* WHAT YOU NEED TO DO *
Return exactly the lines below, starting with the one that has "Funny Fiasco Fighters" and going on through the one that has "Flippant Fools".
──────── RECORDS SUPPLIED ────────
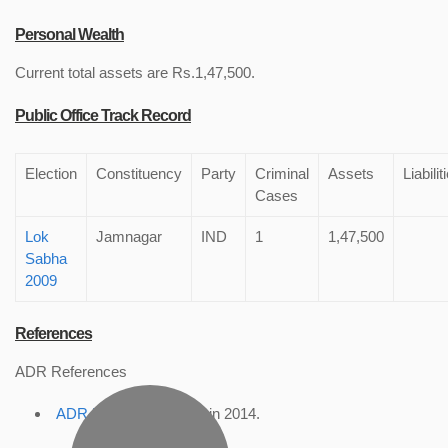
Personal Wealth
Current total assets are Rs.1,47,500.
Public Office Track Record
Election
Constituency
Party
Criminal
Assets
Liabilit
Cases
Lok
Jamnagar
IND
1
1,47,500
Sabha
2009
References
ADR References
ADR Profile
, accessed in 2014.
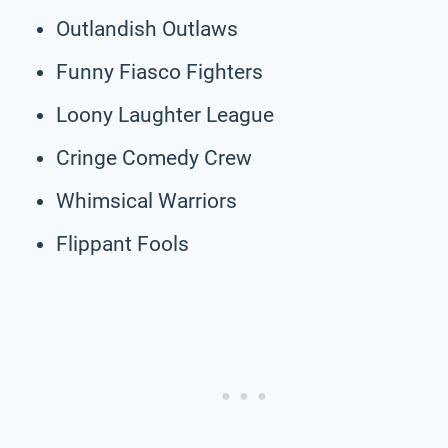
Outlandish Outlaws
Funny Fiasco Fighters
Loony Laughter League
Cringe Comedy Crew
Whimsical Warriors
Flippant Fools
────────
──────── RECORDS SUPPLIED ────────
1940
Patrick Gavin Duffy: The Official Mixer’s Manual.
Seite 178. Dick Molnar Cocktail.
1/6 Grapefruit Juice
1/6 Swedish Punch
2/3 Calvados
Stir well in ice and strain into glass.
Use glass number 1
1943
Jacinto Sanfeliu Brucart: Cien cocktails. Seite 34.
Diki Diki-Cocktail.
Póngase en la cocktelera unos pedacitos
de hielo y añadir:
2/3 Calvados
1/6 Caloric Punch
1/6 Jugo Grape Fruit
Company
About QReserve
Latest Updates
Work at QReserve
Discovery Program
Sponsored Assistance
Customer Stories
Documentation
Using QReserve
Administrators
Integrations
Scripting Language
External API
────────
* REPLY *
Funny Fiasco Fighters
Loony Laughter League
Cringe Comedy Crew
Whimsical Warriors
Flippant Fools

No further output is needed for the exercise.